When asking questions about my smart home, the AI often tries to invoke a service ‘get_state’ (which I assume does not exist, since HA returns an error). When I ask, e.g., “Which room has the highest temperature”, it sometimes works, sometimes GPT tries to execute “get_highest_temperature”. That is, it hallucinates service calls (which is mentioned on the OpenAI page btw). Could it help to specify which function calls are available? Any other ideas or results what could help? At the moment, the component is unfortunately not usable due to the problems mentioned about. Nevertheless, I would like to improve it, since sometimes it returns amazing results.

WW983 · March 21, 2024, 8:23pm

I’m not familiar with ChatGPT and I’m not a programmer. Can GPT learn? He recognized the wrong entity for me. After I referred to the right one, it worked. But only as long as the chat is open. After that, he forgets it again

Fripplebubby · March 21, 2024, 11:14pm

What I would recommend is to try manipulating the prompt template (settings → voice assistants → select your assistant → “conversation agent” gear icon → prompt template) to explain to it exactly what you want. It will probably take trial and error to find the right prompt which improves your use case. Some things I would try are:

add a sentence like “only use the execute_services function when the user is commanding a change of state, not at any other time”
“do not change the state of entities unless explicitly asked by the user”
“only use the following functions: (list your functions). Do not attempt other functions”

etc - basically, try to give the model more information to nudge it in the right direction. Even if this helps, it will probably not help 100% and different models will behave differently.

The component specifies the function execute_services, but it does not define which services are available, right? Is this already part of the model? Or does the AI always guess it?

I believe the model “guesses” about the services, or to be more precise, it knows a lot of information about home assistant services already (try asking ChatGPT about home assistant services) so the only new information you are giving it is access to this particular function “execute_services”. But, it is common to provide information to the model automatically about entities so that it knows about your particular home assistant setup. You could do something similar by actually enumerating services that are available, although I haven’t seen anyone do that yet! For entities, that’s the part of the prompt that looks like this:

Available Devices:
```csv
entity_id,name,state,aliases
{% for entity in exposed_entities -%}
{{ entity.entity_id }},{{ entity.name }},{{ entity.state }},{{entity.aliases | join('/')}}
{% endfor -%}
```

So you can see how one could extend that template to do services instead.

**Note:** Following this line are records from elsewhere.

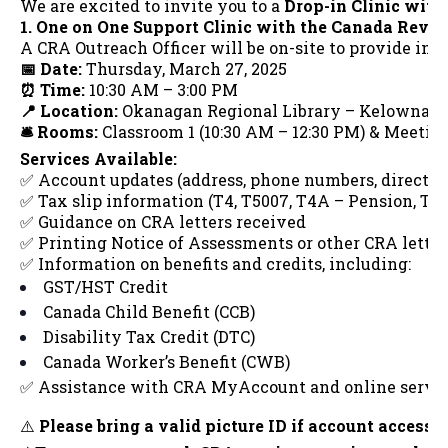
We are excited to invite you to a
Drop-in Clinic wit
1. One on One Support Clinic with the Canada Rev
A CRA Outreach Officer will be on-site to provide in-
📅 Date:
Thursday, March 27, 2025
⏰ Time:
10:30 AM – 3:00 PM
📍 Location:
Okanagan Regional Library – Kelowna
🛎️ Rooms:
Classroom 1 (10:30 AM – 12:30 PM) & Meeting
Services Available:
✅ Account updates (address, phone numbers, direct de
✅ Tax slip information (T4, T5007, T4A – Pension, T4A
✅ Guidance on CRA letters received
✅ Printing Notice of Assessments or other CRA letter
✅ Information on benefits and credits, including:
GST/HST Credit
Canada Child Benefit (CCB)
Disability Tax Credit (DTC)
Canada Worker’s Benefit (CWB)
✅ Assistance with CRA MyAccount and online servi
⚠️
Please bring a valid picture ID if account access i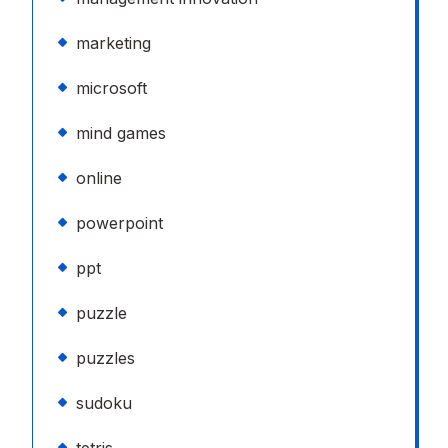
marketing
microsoft
mind games
online
powerpoint
ppt
puzzle
puzzles
sudoku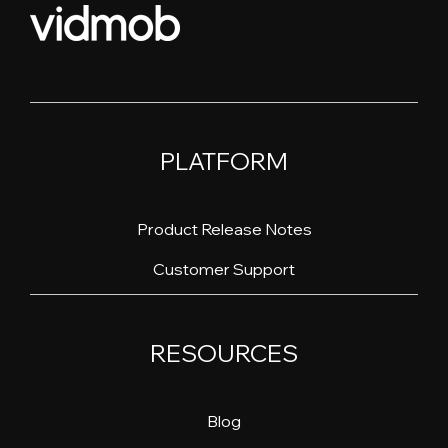
PLATFORM
Product Release Notes
Customer Support
RESOURCES
Blog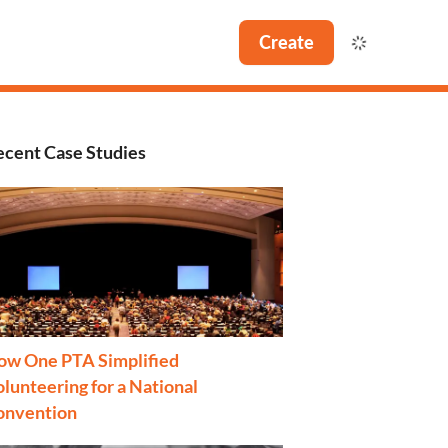
Create
ecent Case Studies
ow One PTA Simplified
lunteering for a National
onvention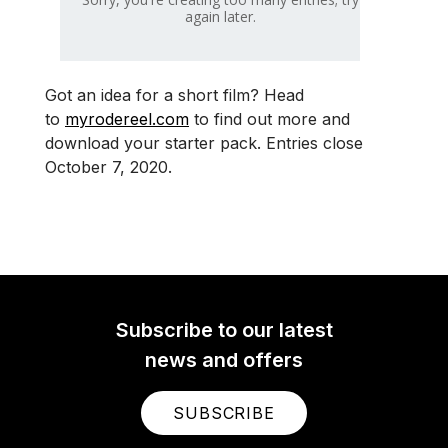
Got an idea for a short film? Head
to
myrodereel.com
to find out more and
download your starter pack. Entries close
October 7, 2020.
Subscribe to our latest
news and offers
SUBSCRIBE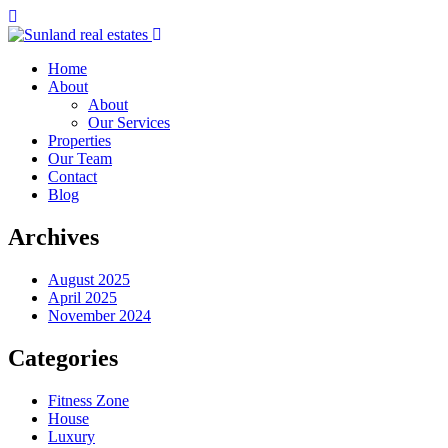
Home
About
About
Our Services
Properties
Our Team
Contact
Blog
Archives
August 2025
April 2025
November 2024
Categories
Fitness Zone
House
Luxury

Fripplebubby · March 21, 2024, 11:20pm

No, it will not “learn” permanently. But you can add something like this “use service (long German name) for commands to do with motion sensor” to the prompt (see my response above for how to find and edit it, or the other documentation for extended_openai_conversation) and that should solve your problem permanently. It will “learn” temporarily because it will keep your ongoing conversation in its context window if it fits, but once you close the conversation, it is gone forever - however, things you add to the prompt will always be present (but they will always count against your token use as well).

WW983 · March 22, 2024, 6:11am

Thank you. I will try it

EDIT:
Thank you very much. It worked.

But if I execute the same command in the same chat, then GPT tries to do something different. He accesses the Sonsor again. I think because the commands come in quick succession, he thinks it didn’t work and tries something else. Can I get him to do nothing else in that case?

WW983 · March 22, 2024, 11:49am

Dimming the lights doesn’t work reliably. Sometimes GPT says that he adjusted the value, but nothing happened. And if I want to dim all the lights in a room, then it turns on the light that is not dimmable. Has anyone had the same experience and maybe has a solution for this?